Yes, all this would be very welcome indeed just now. The liquidators are buying Kievskaya Kopeika (so they say in St. Petersburg, whence we had a letter today), and are transferring it to St. Petersburg. It would be extremely important to organise a counter-attack.
So far we have been able only to collect our last cash for reviving Zvezda. I very much count on your help: send us an article. Help is particularly important at the beginning, because it won’t be easy to resume an interrupted publication.
Have you received the pamphlet by Kamenev, and have you read it? I cherish the hope that it must dissipate some of the prejudices you seem to have against its author.
Our Party affairs are in a pretty mess, but still things are coming to a head. Plekhanov is hedging, he always acts that way—it’s like a disease—before things break. Martov sent Kautsky and Zetkin the translation (in typescript) of his pamphlet, and this was a great help to us: both Kautsky and Clara Zetkin said some pretty harsh things about the pamphlet: the former called it “disgusting”, the latter “dirty”.
Well, all the best. Do write for Zvezda.
Drop me a line, if you feel equal to the effort. Warm greetings to Maria Fyodorovna.
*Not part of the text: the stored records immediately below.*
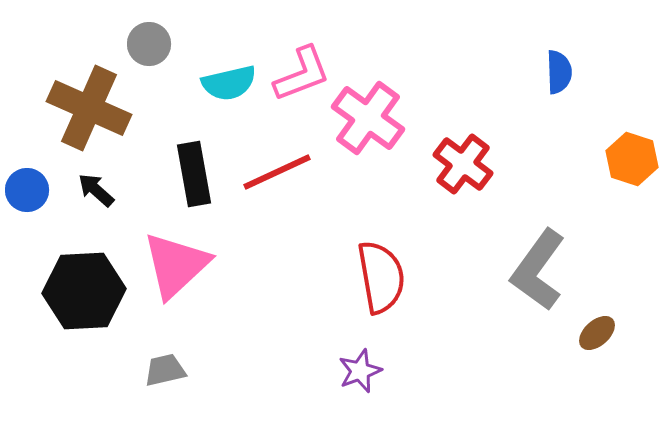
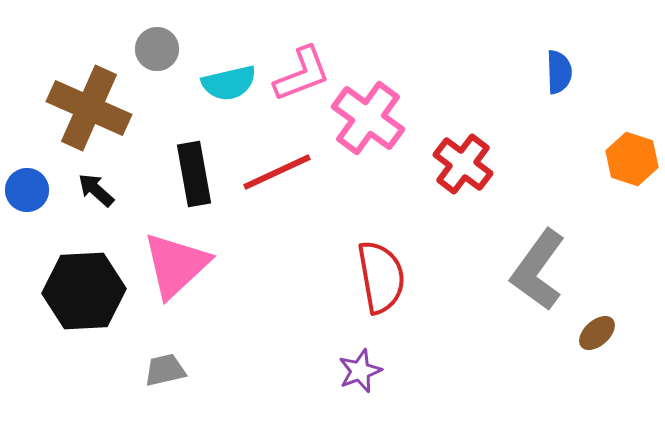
gray circle: moved 8 px right, 5 px down
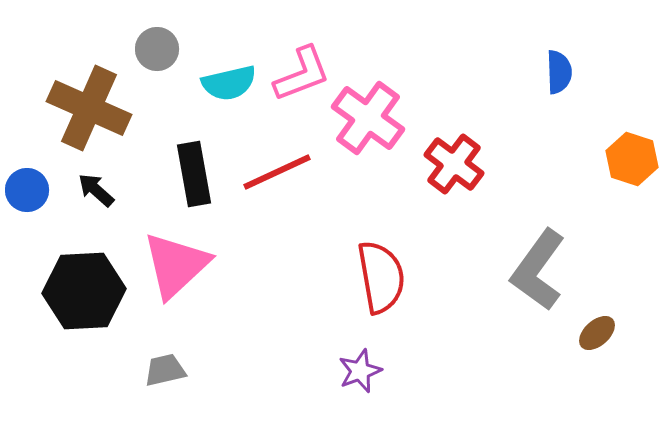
red cross: moved 9 px left
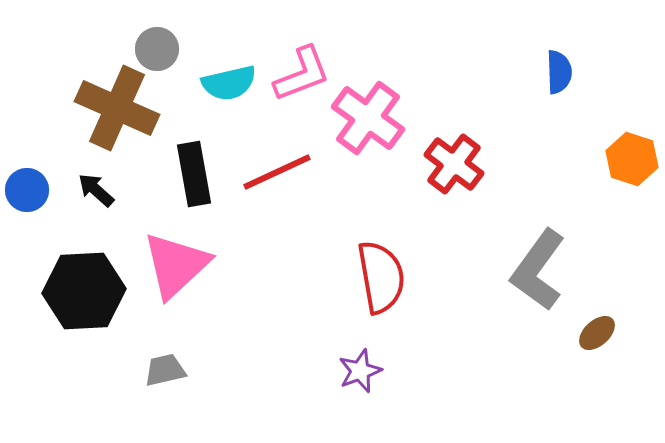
brown cross: moved 28 px right
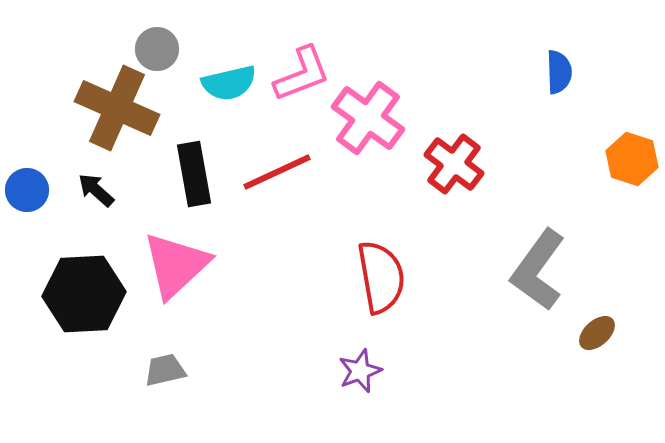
black hexagon: moved 3 px down
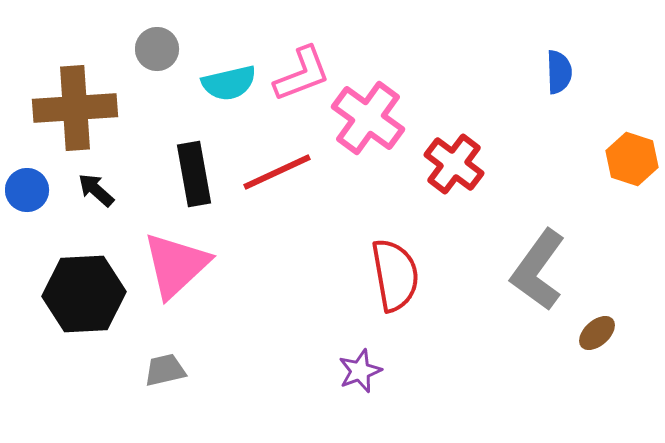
brown cross: moved 42 px left; rotated 28 degrees counterclockwise
red semicircle: moved 14 px right, 2 px up
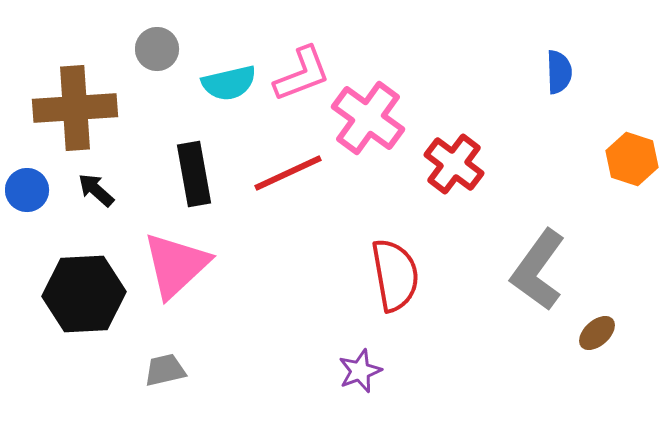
red line: moved 11 px right, 1 px down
 In the summer of 1911, the Bolshevik centre set up a Party school in Longjumeau near Paris for Party workers coming from Russia. Among the lecturers were Lenin, Inessa Armand and N. A. Semashko. Among those who attended the lectures and seminars were G. K. Orjonikidze, Y. D. Zevin, I. I. Schvarz, the workers I. S. Belostotsky, A. I. Dogadov, and I. V. Prisyagin. Graduates carried out important Party work in Russia.
For details of the letter mentioned by Lenin, see present edition, Vol. 34, pp. 446–47.
 The “fair” was apparently a code name for the meeting of C.C. members in Paris on May 28–June 4 (June 10–17), 1911.